Set down the final stretch of the data, from the line that holds "GET HEALTHY!" through the last line, both included, with pictures left out.

··· Information given ···

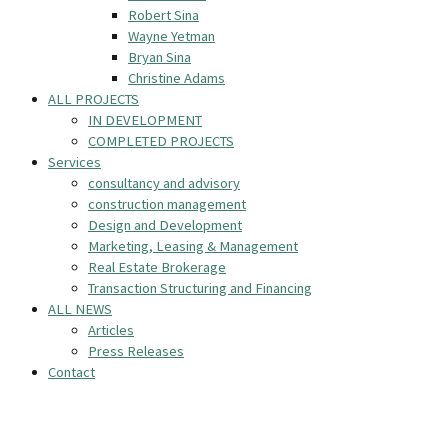
Robert Sina
Wayne Yetman
Bryan Sina
Christine Adams
ALL PROJECTS
IN DEVELOPMENT
COMPLETED PROJECTS
Services
consultancy and advisory
construction management
Design and Development
Marketing, Leasing & Management
Real Estate Brokerage
Transaction Structuring and Financing
ALL NEWS
Articles
Press Releases
Contact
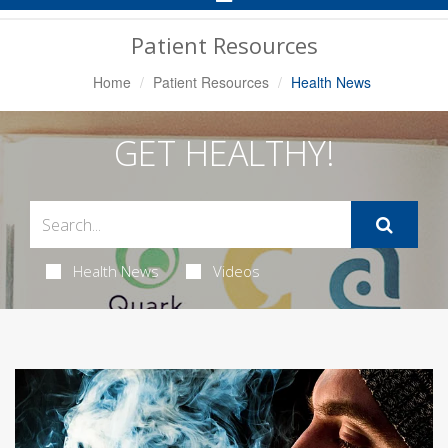
Navigation
Patient Resources
Home
Patient Resources
Health News
GET HEALTHY!
Health News
Videos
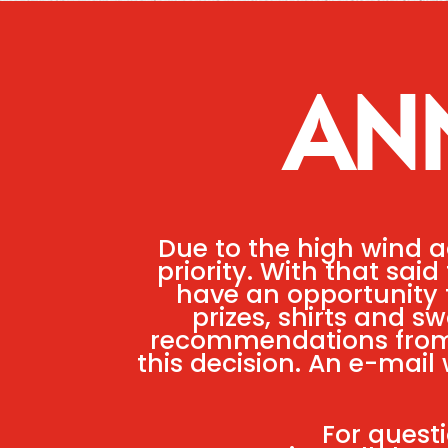
AN
Due to the high wind a
priority. With that sai
have an opportunity t
prizes, shirts and s
recommendations from 
this decision. An e-mail 
For quest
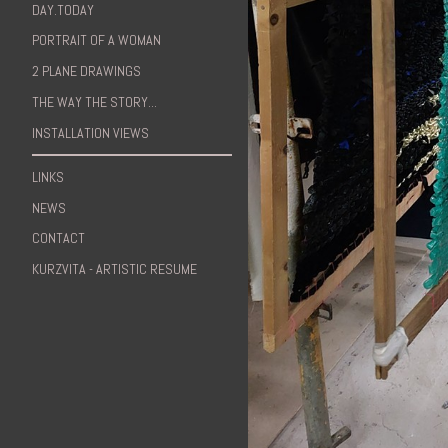
DAY.TODAY
PORTRAIT OF A WOMAN
2 PLANE DRAWINGS
THE WAY THE STORY...
INSTALLATION VIEWS
LINKS
NEWS
CONTACT
KURZVITA - ARTISTIC RESUME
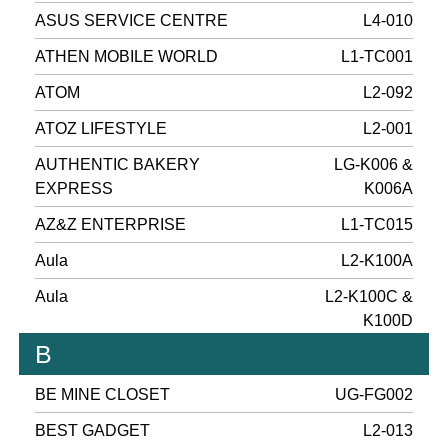
ASUS SERVICE CENTRE
L4-010
ATHEN MOBILE WORLD
L1-TC001
ATOM
L2-092
ATOZ LIFESTYLE
L2-001
AUTHENTIC BAKERY
LG-K006 &
EXPRESS
K006A
AZ&Z ENTERPRISE
L1-TC015
Aula
L2-K100A
Aula
L2-K100C &
K100D
B
BE MINE CLOSET
UG-FG002
BEST GADGET
L2-013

···

Result of this exercise —
GET HEALTHY!
Health News
Videos
AN
Due to the high wind a
priority. With that sai
have an opportunity t
prizes, shirts and s
recommendations from 
this decision. An e-mail 
For quest
DAY.TODAY
PORTRAIT OF A WOMAN
2 PLANE DRAWINGS
THE WAY THE STORY...
INSTALLATION VIEWS
LINKS
NEWS
CONTACT
KURZVITA - ARTISTIC RESUME
ASUS SERVICE CENTRE
L4-010
ATHEN MOBILE WORLD
L1-TC001
ATOM
L2-092
ATOZ LIFESTYLE
L2-001
AUTHENTIC BAKERY
LG-K006 &
EXPRESS
K006A
AZ&Z ENTERPRISE
L1-TC015
Aula
L2-K100A
Aula
L2-K100C &
K100D
B
BE MINE CLOSET
UG-FG002
BEST GADGET
L2-013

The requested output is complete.